* _Your objective_: From the line with "Continuar al pago →" to the end of the data below, restate each line word for word, both ends included, without the pictures.

[Collected data]
________________________

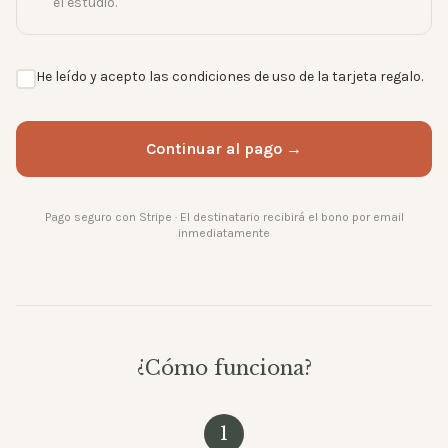
el estudio.
He leído y acepto las condiciones de uso de la tarjeta regalo.
Continuar al pago →
Pago seguro con Stripe · El destinatario recibirá el bono por email
inmediatamente
¿Cómo funciona?
1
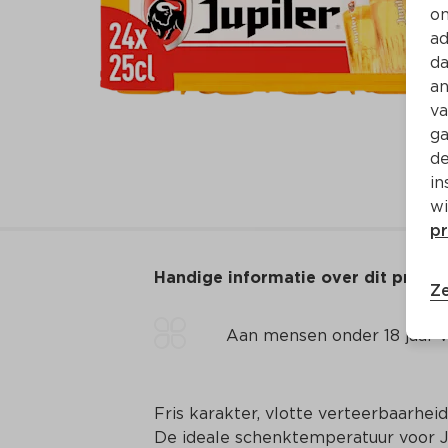
on
ad
da
an
va
ga
de
in
wi
pr
Handige informatie over dit produ
Ze
Aan mensen onder 18 jaar v
Fris karakter, vlotte verteerbaarhei
De ideale schenktemperatuur voor Ju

________________________

* _Exercise response_:
Continuar al pago →
Pago seguro con Stripe · El destinatario recibirá el bono por email
inmediatamente
¿Cómo funciona?
1
on
ad
da
an
va
ga
de
in
wi
pr
Handige informatie over dit produ
Ze
Aan mensen onder 18 jaar v
Fris karakter, vlotte verteerbaarhei
De ideale schenktemperatuur voor Ju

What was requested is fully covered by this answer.